> _Problem statement_:
Exclude all pictures, and reproduce exactly the lines from the one containing "duidelijk beeld hebt" through the end of the records, with nothing else added.
----
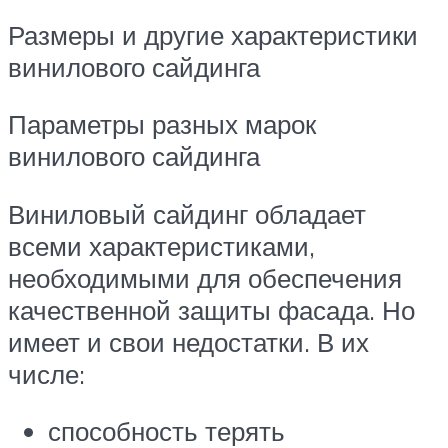
Размеры и другие характеристики
винилового сайдинга
Параметры разных марок
винилового сайдинга
Виниловый сайдинг обладает
всеми характеристиками,
необходимыми для обеспечения
качественной защиты фасада. Но
имеет и свои недостатки. В их
числе:
способность терять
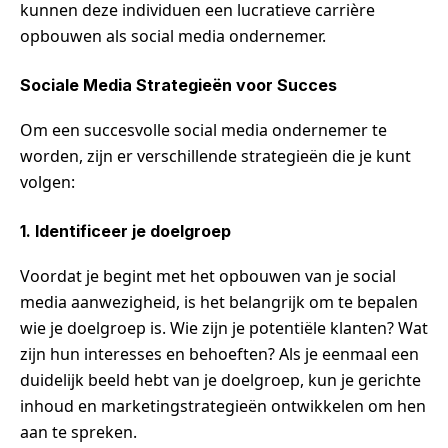
kunnen deze individuen een lucratieve carrière
opbouwen als social media ondernemer.
Sociale Media Strategieën voor Succes
Om een succesvolle social media ondernemer te
worden, zijn er verschillende strategieën die je kunt
volgen:
1. Identificeer je doelgroep
Voordat je begint met het opbouwen van je social
media aanwezigheid, is het belangrijk om te bepalen
wie je doelgroep is. Wie zijn je potentiële klanten? Wat
zijn hun interesses en behoeften? Als je eenmaal een
duidelijk beeld hebt van je doelgroep, kun je gerichte
inhoud en marketingstrategieën ontwikkelen om hen
aan te spreken.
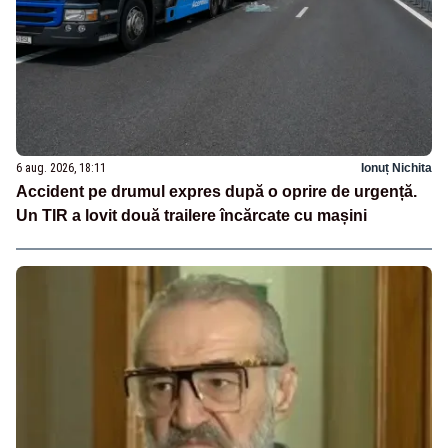
6 aug. 2026, 18:11
Ionuț Nichita
Accident pe drumul expres după o oprire de urgență.
Un TIR a lovit două trailere încărcate cu mașini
----
> _Answer_:
duidelijk beeld hebt van je doelgroep, kun je gerichte
inhoud en marketingstrategieën ontwikkelen om hen
aan te spreken.
6 aug. 2026, 18:11
Ionuț Nichita
Accident pe drumul expres după o oprire de urgență.
Un TIR a lovit două trailere încărcate cu mașini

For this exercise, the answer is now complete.